Apprendre à danser à un robot sans le moindre capteur de capture de mouvement, juste à partir d’une vidéo. C’est ce qu’a réussi une équipe travaillant sur AI Sapiens, l’humanoïde open source de ROBOTIS, avec un résultat d’une fluidité étonnante.

De la vidéo 2D au mouvement réel
La méthode est la partie la plus intéressante. L’équipe a extrait un mouvement en trois dimensions à partir d’une simple vidéo 2D, sans système de motion capture, ces installations coûteuses où un acteur porte des marqueurs filmés par des dizaines de caméras. Le geste humain devient ainsi une donnée d’entraînement directement exploitable.
Ce mouvement a ensuite été appris dans NVIDIA Isaac Sim, l’environnement de simulation utilisé pour entraîner des robots avant de les confronter au monde réel. Le robot répète des milliers de fois dans le simulateur, puis transfère ce qu’il a appris sur sa version physique.
Réduire l’écart entre simulation et réalité
Le point dur de cette approche porte un nom : le Sim2Real gap. C’est l’écart entre un comportement parfait en simulation et son exécution sur un vrai robot, où les frottements, les jeux mécaniques et la latence dégradent tout.

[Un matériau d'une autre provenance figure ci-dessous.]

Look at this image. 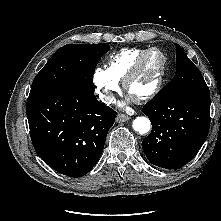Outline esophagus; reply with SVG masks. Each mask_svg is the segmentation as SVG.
I'll return each mask as SVG.
<instances>
[{"label": "esophagus", "instance_id": "obj_1", "mask_svg": "<svg viewBox=\"0 0 221 221\" xmlns=\"http://www.w3.org/2000/svg\"><path fill=\"white\" fill-rule=\"evenodd\" d=\"M130 119L129 116L125 115V114H118L117 117H116V121L118 123H122V122H126Z\"/></svg>", "mask_w": 221, "mask_h": 221}]
</instances>
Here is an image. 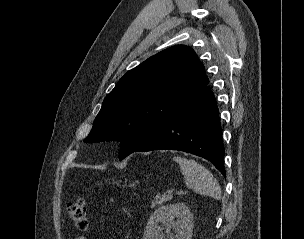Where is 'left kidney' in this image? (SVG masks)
Listing matches in <instances>:
<instances>
[{"label":"left kidney","instance_id":"5707ae66","mask_svg":"<svg viewBox=\"0 0 304 239\" xmlns=\"http://www.w3.org/2000/svg\"><path fill=\"white\" fill-rule=\"evenodd\" d=\"M163 223L166 229L172 228L176 239H190L193 232V214L183 203L169 204L157 209L150 217L145 228L143 239H163L164 234L158 223ZM174 239V238H171Z\"/></svg>","mask_w":304,"mask_h":239}]
</instances>
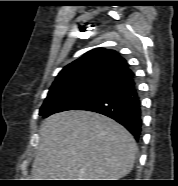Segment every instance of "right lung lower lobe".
I'll return each mask as SVG.
<instances>
[{"label":"right lung lower lobe","instance_id":"right-lung-lower-lobe-1","mask_svg":"<svg viewBox=\"0 0 178 186\" xmlns=\"http://www.w3.org/2000/svg\"><path fill=\"white\" fill-rule=\"evenodd\" d=\"M108 116L123 125L138 140L142 131V105L135 76L118 80L78 108Z\"/></svg>","mask_w":178,"mask_h":186}]
</instances>
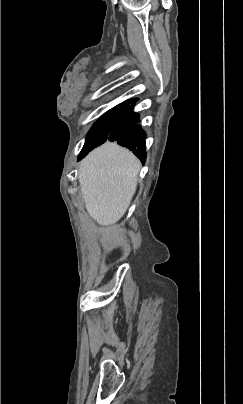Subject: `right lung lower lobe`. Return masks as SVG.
<instances>
[{
	"label": "right lung lower lobe",
	"instance_id": "1",
	"mask_svg": "<svg viewBox=\"0 0 243 404\" xmlns=\"http://www.w3.org/2000/svg\"><path fill=\"white\" fill-rule=\"evenodd\" d=\"M133 106L128 105L122 116L115 122L107 141H116L119 145L128 148L144 163L146 134L137 124L139 115L132 111Z\"/></svg>",
	"mask_w": 243,
	"mask_h": 404
}]
</instances>
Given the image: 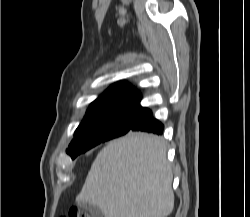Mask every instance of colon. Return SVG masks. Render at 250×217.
I'll return each instance as SVG.
<instances>
[{"label":"colon","mask_w":250,"mask_h":217,"mask_svg":"<svg viewBox=\"0 0 250 217\" xmlns=\"http://www.w3.org/2000/svg\"><path fill=\"white\" fill-rule=\"evenodd\" d=\"M67 217H90V216L87 213L74 208L68 212Z\"/></svg>","instance_id":"colon-1"}]
</instances>
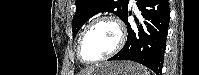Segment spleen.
<instances>
[{
    "label": "spleen",
    "mask_w": 199,
    "mask_h": 75,
    "mask_svg": "<svg viewBox=\"0 0 199 75\" xmlns=\"http://www.w3.org/2000/svg\"><path fill=\"white\" fill-rule=\"evenodd\" d=\"M144 75H149V72L145 71V72H144Z\"/></svg>",
    "instance_id": "spleen-1"
}]
</instances>
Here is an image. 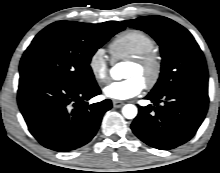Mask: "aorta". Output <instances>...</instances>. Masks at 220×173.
Here are the masks:
<instances>
[{
    "label": "aorta",
    "mask_w": 220,
    "mask_h": 173,
    "mask_svg": "<svg viewBox=\"0 0 220 173\" xmlns=\"http://www.w3.org/2000/svg\"><path fill=\"white\" fill-rule=\"evenodd\" d=\"M111 77L115 80H120L123 77V70L121 65L118 64L111 68L110 70ZM137 108L133 104H127L122 108V114L127 119H133L137 116Z\"/></svg>",
    "instance_id": "obj_1"
}]
</instances>
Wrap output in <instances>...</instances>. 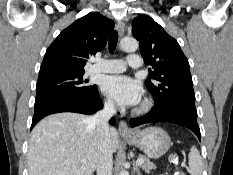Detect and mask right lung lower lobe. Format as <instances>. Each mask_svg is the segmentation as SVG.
I'll list each match as a JSON object with an SVG mask.
<instances>
[{"instance_id": "98d812e1", "label": "right lung lower lobe", "mask_w": 233, "mask_h": 175, "mask_svg": "<svg viewBox=\"0 0 233 175\" xmlns=\"http://www.w3.org/2000/svg\"><path fill=\"white\" fill-rule=\"evenodd\" d=\"M103 104L96 89L85 95H53L35 100V111L31 128L47 115L59 112L93 114L102 109ZM115 125V119L110 120Z\"/></svg>"}]
</instances>
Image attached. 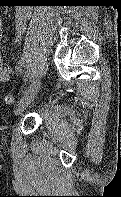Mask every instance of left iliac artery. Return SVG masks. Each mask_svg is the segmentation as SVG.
I'll use <instances>...</instances> for the list:
<instances>
[{
    "mask_svg": "<svg viewBox=\"0 0 121 197\" xmlns=\"http://www.w3.org/2000/svg\"><path fill=\"white\" fill-rule=\"evenodd\" d=\"M29 61V57L28 56H23L17 63L16 65V72L17 73H21L22 70L26 67L27 63ZM24 91V89H22V92Z\"/></svg>",
    "mask_w": 121,
    "mask_h": 197,
    "instance_id": "44dca946",
    "label": "left iliac artery"
}]
</instances>
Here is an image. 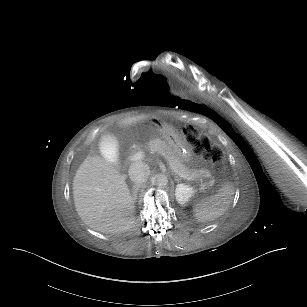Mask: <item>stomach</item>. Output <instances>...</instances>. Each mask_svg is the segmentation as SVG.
<instances>
[{
	"instance_id": "1",
	"label": "stomach",
	"mask_w": 307,
	"mask_h": 307,
	"mask_svg": "<svg viewBox=\"0 0 307 307\" xmlns=\"http://www.w3.org/2000/svg\"><path fill=\"white\" fill-rule=\"evenodd\" d=\"M160 131L175 155L182 162H189L191 158V149L184 136L176 128L166 123H162Z\"/></svg>"
}]
</instances>
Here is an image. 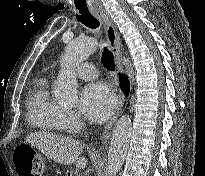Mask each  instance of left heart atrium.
<instances>
[{
	"mask_svg": "<svg viewBox=\"0 0 205 176\" xmlns=\"http://www.w3.org/2000/svg\"><path fill=\"white\" fill-rule=\"evenodd\" d=\"M115 103L113 90L104 82L90 83L82 90L80 107L92 121H105L110 116Z\"/></svg>",
	"mask_w": 205,
	"mask_h": 176,
	"instance_id": "left-heart-atrium-1",
	"label": "left heart atrium"
}]
</instances>
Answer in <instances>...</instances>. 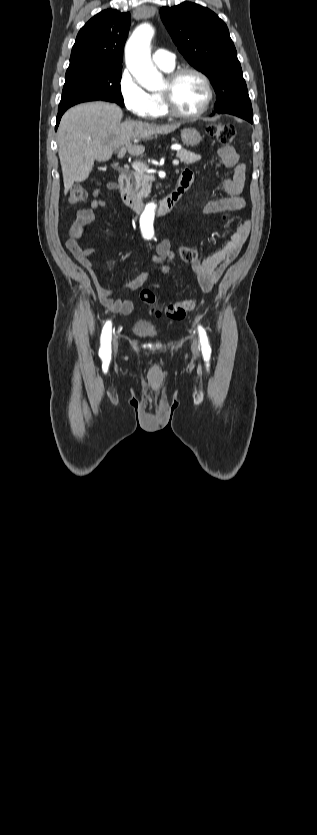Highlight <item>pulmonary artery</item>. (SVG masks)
I'll use <instances>...</instances> for the list:
<instances>
[{
    "instance_id": "1",
    "label": "pulmonary artery",
    "mask_w": 317,
    "mask_h": 835,
    "mask_svg": "<svg viewBox=\"0 0 317 835\" xmlns=\"http://www.w3.org/2000/svg\"><path fill=\"white\" fill-rule=\"evenodd\" d=\"M152 60L161 69H173L175 65L174 54L161 48L154 51Z\"/></svg>"
}]
</instances>
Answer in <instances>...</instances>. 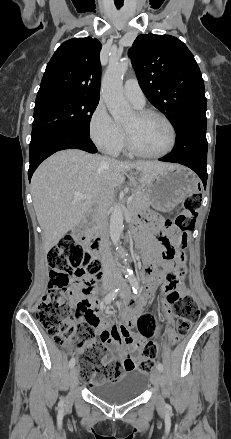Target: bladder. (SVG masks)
I'll return each mask as SVG.
<instances>
[{"label": "bladder", "mask_w": 231, "mask_h": 439, "mask_svg": "<svg viewBox=\"0 0 231 439\" xmlns=\"http://www.w3.org/2000/svg\"><path fill=\"white\" fill-rule=\"evenodd\" d=\"M151 376L140 368L125 370L123 377L117 381H105L89 387L96 398L112 405L133 401L147 389Z\"/></svg>", "instance_id": "obj_1"}]
</instances>
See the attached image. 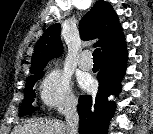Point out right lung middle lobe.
<instances>
[{
  "mask_svg": "<svg viewBox=\"0 0 153 134\" xmlns=\"http://www.w3.org/2000/svg\"><path fill=\"white\" fill-rule=\"evenodd\" d=\"M43 76V72L35 73V75L27 78V83L25 87V99L23 100L19 116L28 115L34 112L35 108L31 106V102L35 97V91L33 87L38 79Z\"/></svg>",
  "mask_w": 153,
  "mask_h": 134,
  "instance_id": "dd1d6c3e",
  "label": "right lung middle lobe"
}]
</instances>
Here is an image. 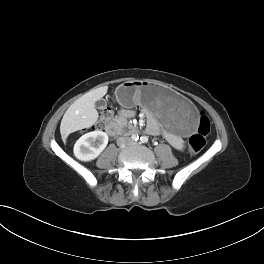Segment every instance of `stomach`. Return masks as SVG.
Wrapping results in <instances>:
<instances>
[{"label": "stomach", "mask_w": 264, "mask_h": 264, "mask_svg": "<svg viewBox=\"0 0 264 264\" xmlns=\"http://www.w3.org/2000/svg\"><path fill=\"white\" fill-rule=\"evenodd\" d=\"M124 106L139 105L157 119L165 130L178 136H192L198 121L194 107L175 91L148 80L126 81L118 87Z\"/></svg>", "instance_id": "stomach-1"}]
</instances>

Plus cet écart est grand, plus le robot devient maladroit une fois sorti de l’ordinateur.
L’équipe affirme avoir atteint un écart très faible grâce aux actionneurs DYNAMIXEL-Q, des moteurs haute précision développés par ROBOTIS. Résultat : un mouvement de danse fluide, sans à-coups visibles, là où beaucoup d’humanoïdes restent saccadés.
L’intérêt de l’open source
AI Sapiens est une plateforme ouverte. Cela signifie que d’autres laboratoires peuvent reprendre l’architecture, la modifier et tester leurs propres algorithmes de locomotion. La démonstration de la danse n’est pas un gadget. Elle prouve qu’un pipeline complet, de la vidéo brute au robot réel, peut produire des gestes complexes sans matériel de capture hors de prix.
Pour la communauté robotique, ce type de méthode abaisse la barrière. Filmer un humain qui bouge devient une façon viable de programmer un humanoïde. La danse aujourd’hui, des tâches utiles demain.